On May 4, the Fourth Circuit followed four other circuits in adopting the fiduciary exception to the attorney-client privilege in the context of relationships governed by ERISA. The decision, Solis v. The Food Employers Labor Relations Association, et. al, No. 10-1687 (4th Cir.), is available here.
The background is as follows: the Department of Labor (“DOL”) initiated an investigation under ERISA Section 504, 29 U.S.C. Section 1143, into investments made by two multi-employer funds (the “Funds”). The Funds had invested in hedge funds, that in turn had invested in Bernard L. Madoff Investment Securities, LLC. As part of its investigation, the DOL subpoenaed the Funds. The Funds objected to some of the subpoena’s requests on the basis of the attorney-client privilege and work product doctrine. The DOL sought judicial enforcement of the subpoenas. The district court ordered the Funds to produce the withheld documents.
On appeal, a panel of the Fourth Circuit affirmed the decision of the district court that the fiduciary exception to the attorney-client privilege applied under ERISA. It began with the rationale for the rule under common law, “that the benefit of any legal advice obtained by a trustee regarding matters of trust administration runs to the beneficiaries.” The court then went on to identify other circuit courts that have applied the fiduciary exception in the ERISA context (the Second, Fifth, Seventh and Ninth Circuits). It then formally extended the fiduciary exception to the attorney-client privilege “to communications between an ERISA trustee and a plan attorney regarding plan administration.” That the context was a regulatory subpoena under Section 504, as opposed to litigation arising under Section 502, did not affect the court’s view of the applicability of the exception.
The court explained that the exception “is not without limits,” however. It followed other courts holding that the exception does not apply to (i) a fiduciary’s defense in an action charging breach of fiduciary duty or (ii) non-fiduciary activities “such as adopting, amending, or terminating an ERISA plan.” The court also held that the DOL does not need to show good cause to establish the existence of the exception.

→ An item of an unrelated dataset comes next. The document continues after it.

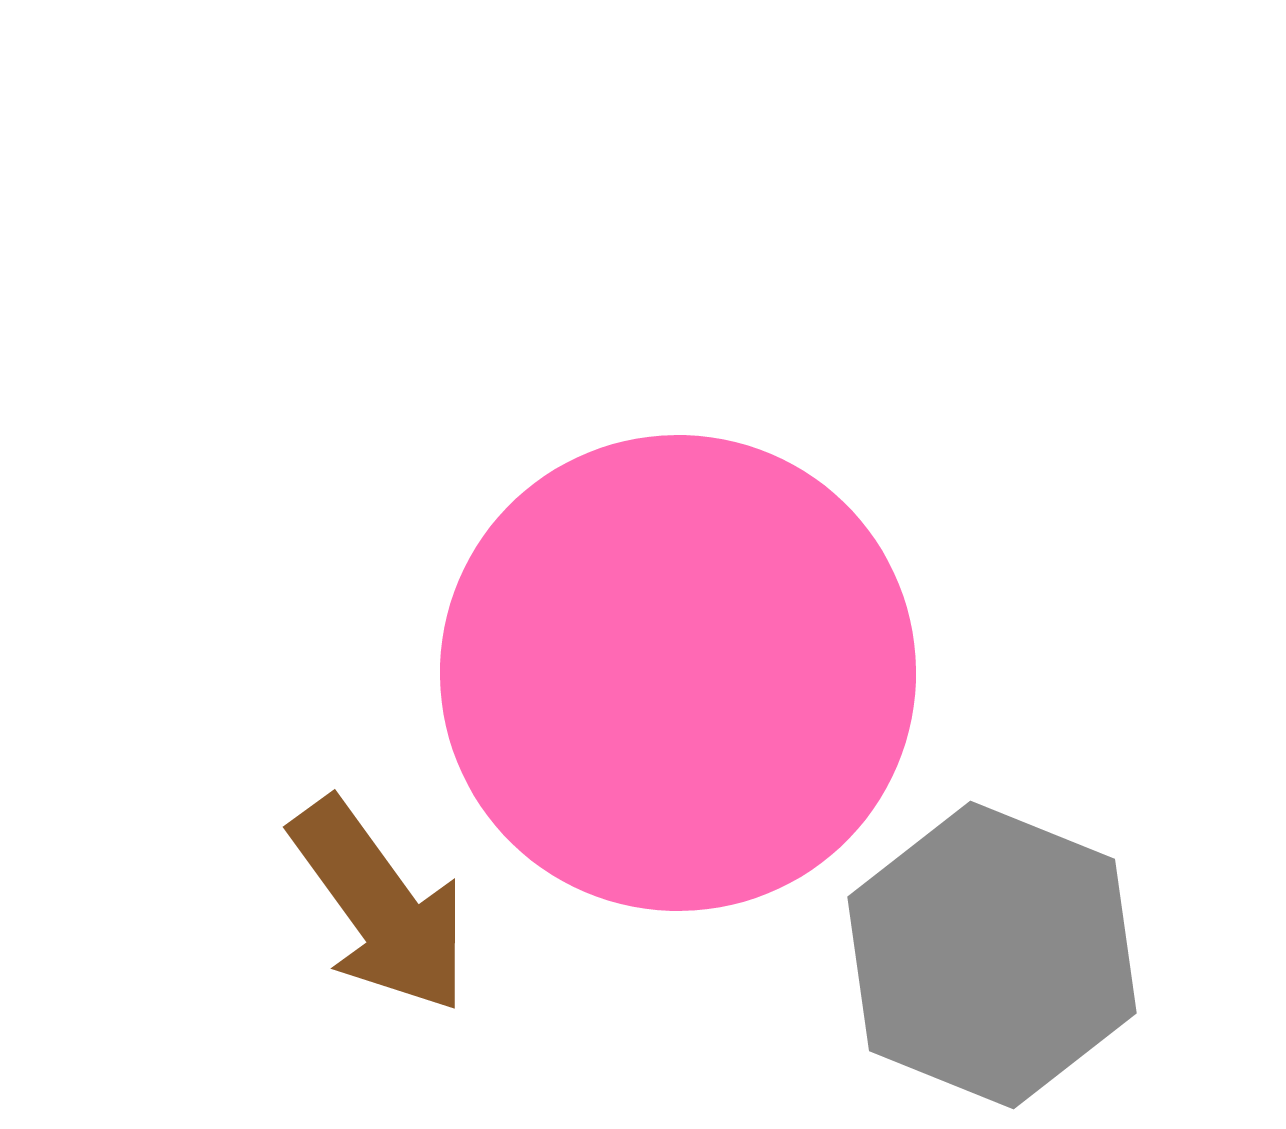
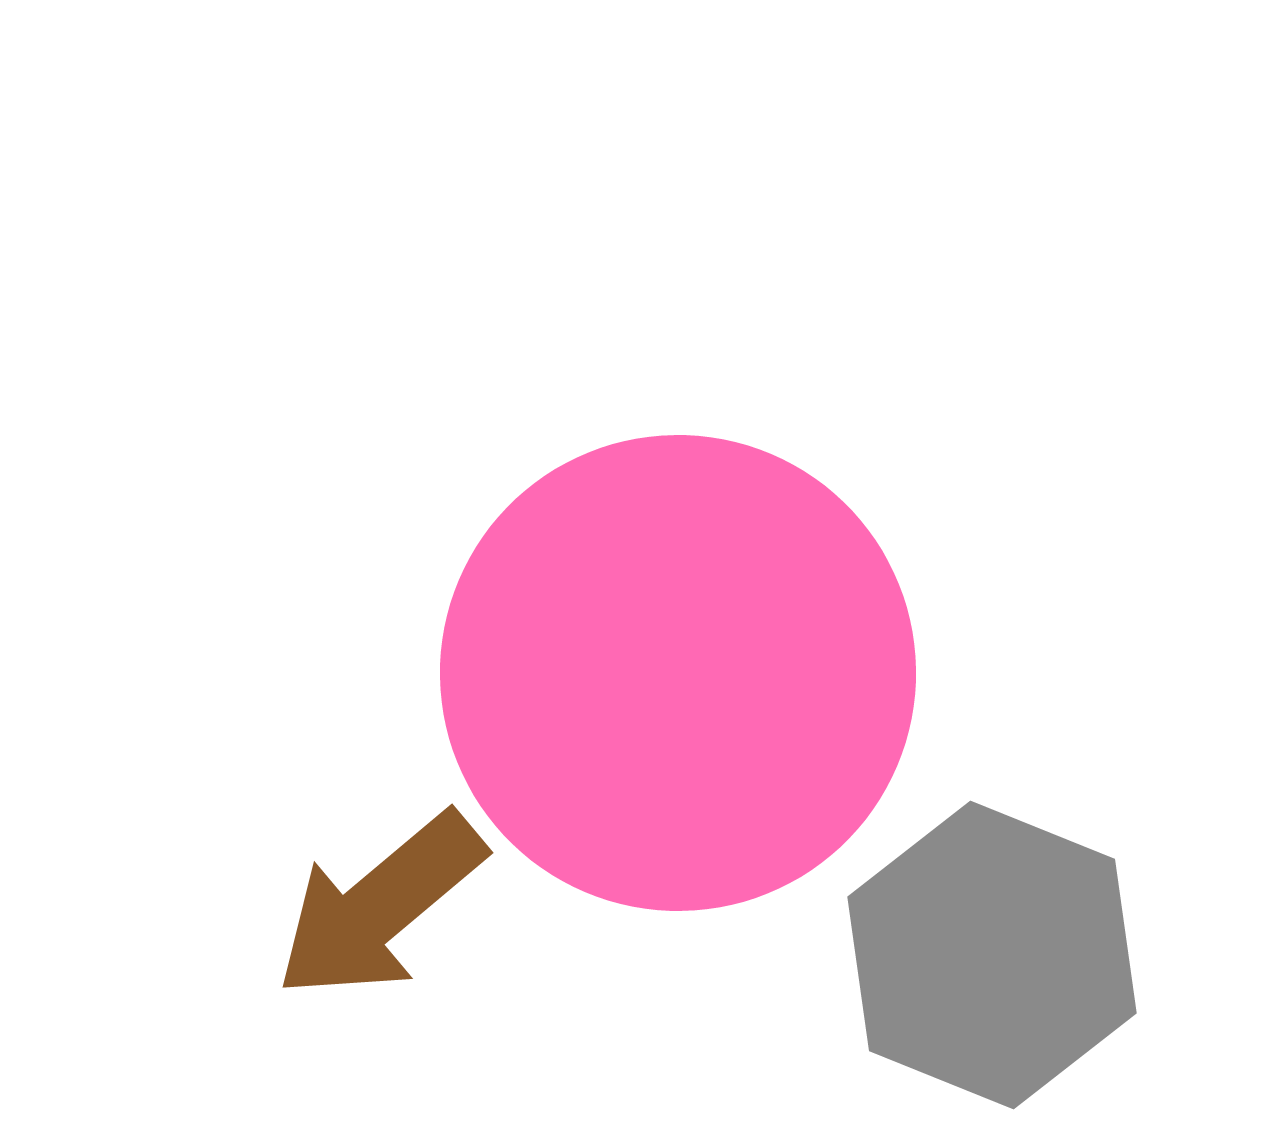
brown arrow: rotated 86 degrees clockwise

The Fourth Circuit then addressed whether the fiduciary exception should similarly apply to the attorney work product doctrine. It found persuasive several district court authorities that extended the exception to apply equally to the work product doctrine. Ultimately, however, the Fourth Circuit held that it did not need to reach this question because the Funds did not otherwise meet their burden of proving that the work product doctrine applied at all, regardless of the exception.